Ministers Draw Up Land-Titling Document

The Council of Ministers Fri­day approved a draft document on land titling, the next step in im­plementing the land law passed last year, according to a statement from the council.

The document, prepared by the Ministry of Land Manage­ment, outlines procedures for en­forcing legal land titles, preventing and solving land disputes, pre­serving natural resources and achieving a more equitable distribution of land, according to the statement.

These strategies will go a long way toward reducing Cambodia’s constant land disputes and triggering development, Minister of Land Management Im Chhun Lim said on Sunday.
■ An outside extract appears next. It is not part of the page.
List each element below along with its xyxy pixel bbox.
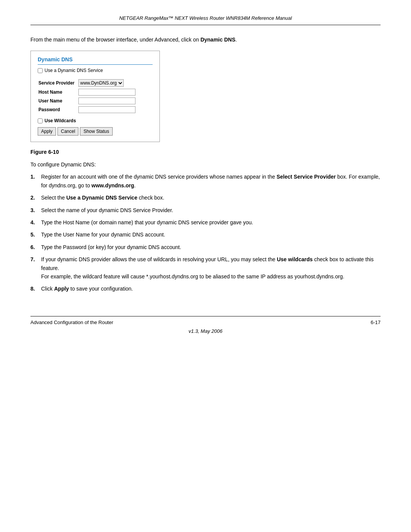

“Clear ownership [of land] re­duces land disputes so that people are not afraid to invest,” he said.

If people are not afraid of losing their land to seizure or competing claims, they are more likely to engage in productive, sustainable agriculture and build proper houses, rather than slum dwell­ings, he added.

The newly approved strategies aim first at rural areas, since Cam­bodia is a predominantly agrarian society with roughly     80 percent of the population farmers, the minister said.

The draft approved Friday is one part of the many regulations that will be needed to implement the land law. The full regulations are scheduled to be finished next year, Im Chhun Lim said.

Still to be detailed are social con­cessions, land grants aimed at improving the lot of the estimated 12 percent to 20 percent of the population that is landless. Im Chhun Lim said these concessions would be small plots of land, enough for housing and family farming. The social concession grants would be targeted at families with many children, the disabled, de­mobilized soldiers and the re­cent­ly repatriated, he said.

Yet-to-come regulations must al­so pare down economic concessions—large agro-industrial plantations—to a maximum 10,000 hec­­tares. The plantations are now as large as 150,000 hec­tares each, held by wealthy corporations, and many are not be­ing used.

At Friday’s Council of Mini­sters meeting, Prime Minister Hun Sen recommended that the Land Management ministry co­operate with other concerned min­istries, such as Agriculture, Environment and Rural Develop­ment, as well as agencies such as the Cambodian Mine Action Center, Im Chhun Lim reported.